Instructions to follow | Nothing but the pictures should be left out when you copy the records exactly.

(Records from a dataset)
^^^^^^^^

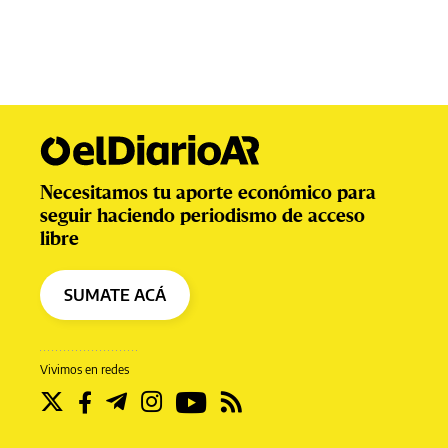
Necesitamos tu aporte económico para
seguir haciendo periodismo de acceso
libre
SUMATE ACÁ
Vivimos en redes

^^^^^^^^

Output for this task |
Necesitamos tu aporte económico para
seguir haciendo periodismo de acceso
libre
SUMATE ACÁ
Vivimos en redes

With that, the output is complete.